-- Work to complete --
The output should match, line for line, the records from the line containing "s sich zur Aufgabe gemacht, Wissen" through the line containing "dvoje djece,iznenada preminuo", with every picture left out.

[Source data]

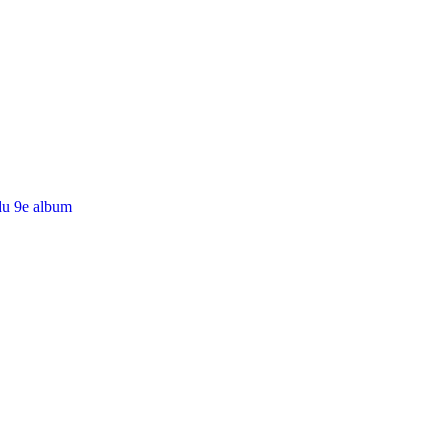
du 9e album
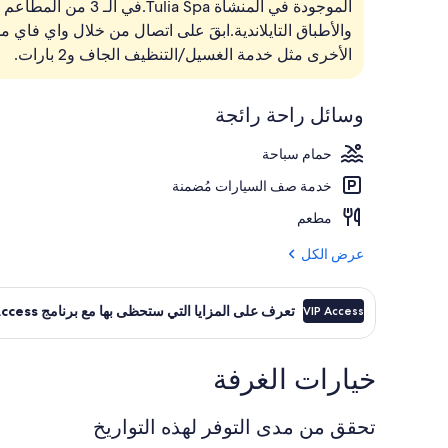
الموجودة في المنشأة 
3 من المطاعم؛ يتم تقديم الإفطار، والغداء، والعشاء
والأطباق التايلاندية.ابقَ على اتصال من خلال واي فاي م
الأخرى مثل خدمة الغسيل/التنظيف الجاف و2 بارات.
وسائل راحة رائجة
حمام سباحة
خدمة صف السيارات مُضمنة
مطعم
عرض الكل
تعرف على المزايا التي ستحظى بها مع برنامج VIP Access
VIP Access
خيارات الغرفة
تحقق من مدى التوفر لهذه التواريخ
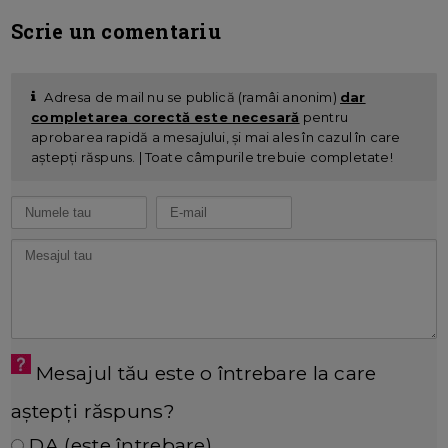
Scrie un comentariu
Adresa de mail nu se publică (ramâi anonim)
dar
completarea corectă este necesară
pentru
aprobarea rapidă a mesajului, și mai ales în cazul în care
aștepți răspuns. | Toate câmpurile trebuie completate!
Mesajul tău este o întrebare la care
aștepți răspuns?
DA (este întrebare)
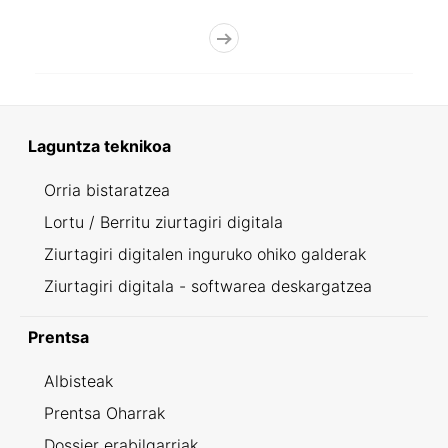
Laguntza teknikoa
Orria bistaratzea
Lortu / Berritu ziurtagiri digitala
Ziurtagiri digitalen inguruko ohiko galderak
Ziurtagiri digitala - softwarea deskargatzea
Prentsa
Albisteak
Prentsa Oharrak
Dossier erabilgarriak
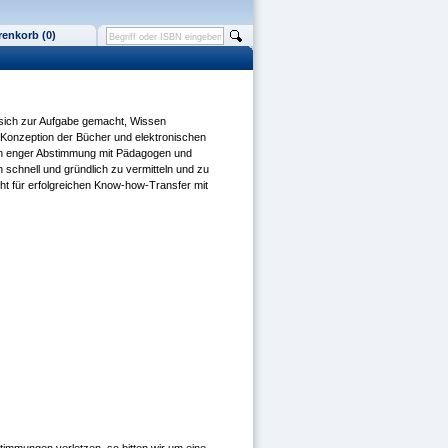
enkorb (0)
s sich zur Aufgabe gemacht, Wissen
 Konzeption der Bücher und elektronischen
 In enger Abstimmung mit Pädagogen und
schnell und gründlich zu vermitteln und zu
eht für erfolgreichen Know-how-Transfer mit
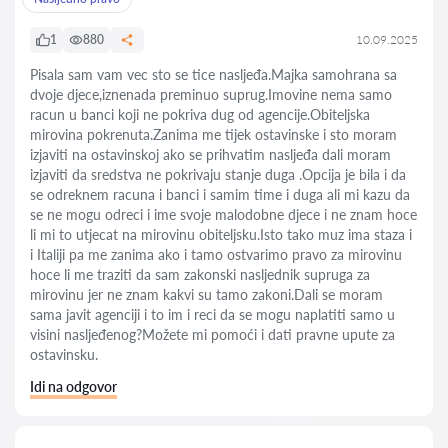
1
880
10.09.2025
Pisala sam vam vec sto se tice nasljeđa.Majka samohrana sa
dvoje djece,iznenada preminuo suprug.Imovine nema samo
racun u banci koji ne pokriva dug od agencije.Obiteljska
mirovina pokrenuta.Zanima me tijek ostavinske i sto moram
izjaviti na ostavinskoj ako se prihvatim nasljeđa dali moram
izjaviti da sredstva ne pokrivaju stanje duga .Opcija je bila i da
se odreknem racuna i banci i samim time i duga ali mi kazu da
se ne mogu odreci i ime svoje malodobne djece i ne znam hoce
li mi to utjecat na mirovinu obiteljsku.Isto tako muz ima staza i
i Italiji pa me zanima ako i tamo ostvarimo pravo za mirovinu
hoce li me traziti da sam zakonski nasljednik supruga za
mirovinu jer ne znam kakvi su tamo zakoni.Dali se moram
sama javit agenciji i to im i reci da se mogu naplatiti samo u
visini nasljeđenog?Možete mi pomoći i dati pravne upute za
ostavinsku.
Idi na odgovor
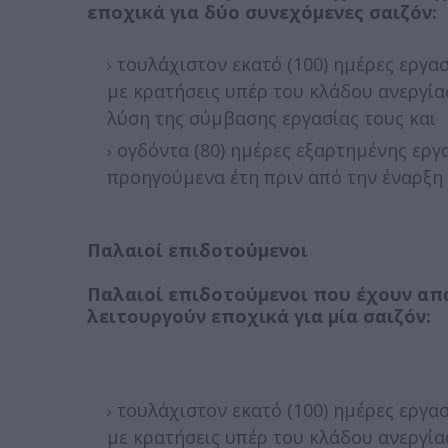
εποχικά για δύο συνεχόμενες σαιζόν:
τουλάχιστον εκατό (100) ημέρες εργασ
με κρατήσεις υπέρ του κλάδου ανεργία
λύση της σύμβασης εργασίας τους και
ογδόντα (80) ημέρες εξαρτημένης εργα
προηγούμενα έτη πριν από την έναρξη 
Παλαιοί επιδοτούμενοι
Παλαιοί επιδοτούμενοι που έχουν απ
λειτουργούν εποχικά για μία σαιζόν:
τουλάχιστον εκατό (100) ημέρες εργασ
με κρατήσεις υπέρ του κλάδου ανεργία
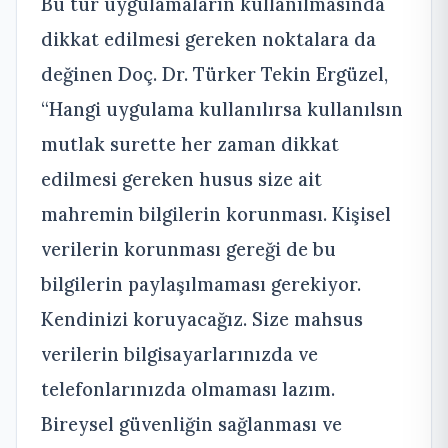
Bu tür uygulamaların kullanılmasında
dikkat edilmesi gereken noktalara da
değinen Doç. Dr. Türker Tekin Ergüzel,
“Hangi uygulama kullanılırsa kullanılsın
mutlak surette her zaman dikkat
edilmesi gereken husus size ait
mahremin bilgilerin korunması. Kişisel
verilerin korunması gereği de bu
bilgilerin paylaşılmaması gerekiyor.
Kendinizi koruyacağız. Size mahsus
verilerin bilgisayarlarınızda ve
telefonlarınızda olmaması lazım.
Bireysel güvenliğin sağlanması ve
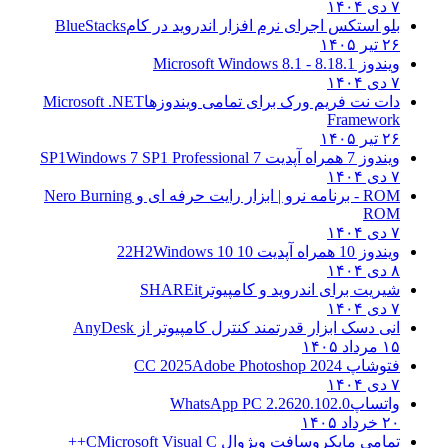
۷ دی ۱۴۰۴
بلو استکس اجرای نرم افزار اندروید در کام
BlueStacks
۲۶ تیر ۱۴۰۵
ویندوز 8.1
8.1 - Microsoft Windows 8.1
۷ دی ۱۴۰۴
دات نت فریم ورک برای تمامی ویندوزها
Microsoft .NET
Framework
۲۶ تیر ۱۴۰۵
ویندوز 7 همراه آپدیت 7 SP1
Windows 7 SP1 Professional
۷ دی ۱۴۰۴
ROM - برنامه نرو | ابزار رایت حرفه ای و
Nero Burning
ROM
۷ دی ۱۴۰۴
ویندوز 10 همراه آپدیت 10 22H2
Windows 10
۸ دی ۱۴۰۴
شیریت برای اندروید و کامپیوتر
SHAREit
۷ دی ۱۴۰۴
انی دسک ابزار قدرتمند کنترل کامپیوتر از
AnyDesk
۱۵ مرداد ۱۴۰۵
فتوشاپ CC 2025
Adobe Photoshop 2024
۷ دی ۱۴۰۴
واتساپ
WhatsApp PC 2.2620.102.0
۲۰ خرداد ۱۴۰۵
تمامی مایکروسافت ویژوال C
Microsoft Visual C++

-- Output for this task --
s sich zur Aufgabe gemacht, Wissen
 Konzeption der Bücher und elektronischen
 In enger Abstimmung mit Pädagogen und
schnell und gründlich zu vermitteln und zu
eht für erfolgreichen Know-how-Transfer mit
1
880
10.09.2025
Pisala sam vam vec sto se tice nasljeđa.Majka samohrana sa
dvoje djece,iznenada preminuo suprug.Imovine nema samo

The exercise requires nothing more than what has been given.